A significant cause of seizures is epilepsy. Epilepsy is a chronic brain disorder that causes repeated seizures, during which victims may or may not lose consciousness. The most common cause of seizures in the adult patient is irregular use of prescribed anti-seizure medication. Other causes of seizures can occur as a result of a brain injury, drug or alcohol abuse, infection, or febrile (high fever seizure) especially in the case of young children.

Seizures are generally not life-threatening. Your assistance is needed to protect the patient from self-inflicted injury as a result of the violent convulsions. The seizure will start and stop on its own, you cannot change its course.

Care for Epileptic Type Seizures

  • Have someone immediately call 911.
  • Stay calm. If the patient is conscious, offer reassurance. Reassure and calm others who are with the patient and explain what is happening.
  • Stay with the patient until the seizure ends or the paramedics arrive.
  • Help the patient to the floor to prevent them from falling. Remove all objects that are near the patient. This will help to prevent accidental injury during the seizure. Do not move or restrain the patient unless a dangerous object is nearby (stairs or hot object).
  • Never try to force anything between the patient's clenched teeth.

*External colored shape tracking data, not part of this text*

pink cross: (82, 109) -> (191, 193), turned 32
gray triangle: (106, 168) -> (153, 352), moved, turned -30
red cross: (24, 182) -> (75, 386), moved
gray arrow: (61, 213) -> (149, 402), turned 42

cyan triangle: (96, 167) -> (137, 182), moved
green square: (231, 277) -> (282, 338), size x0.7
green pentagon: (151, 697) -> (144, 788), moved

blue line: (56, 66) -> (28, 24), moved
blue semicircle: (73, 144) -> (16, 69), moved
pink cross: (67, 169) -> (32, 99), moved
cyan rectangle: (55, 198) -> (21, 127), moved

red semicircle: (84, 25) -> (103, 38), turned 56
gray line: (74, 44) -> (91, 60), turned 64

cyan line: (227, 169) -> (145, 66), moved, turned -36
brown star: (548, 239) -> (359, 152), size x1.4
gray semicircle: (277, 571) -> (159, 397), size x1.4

Doing so may break their teeth, or force the tongue back to occlude the airway or cause injury to the patient or you.
  • Remove or loosen any tight clothing and remove any eyeglasses.
  • Turn the patient on the side (preferably the left side) and extend the head. Their head should be slightly downward so that secretions and vomit can drain quickly out of the mouth preventing them from choking. Continue until the paramedics arrive.
Care for Febrile (High Fever) Type Seizures
  • Have someone immediately call 911.
  • Stay calm. Infant febrile seizures are frightening but are generally not life-threatening.
  • Protect the patient in the same manner as you would for an adult patient.
  • Remove all clothing to allow the patient's body to cool. Move the patient to a cool area. Blot the skin with a cool washcloth or towel. Do not submerse the patient in cold water. Continue until the paramedics arrive.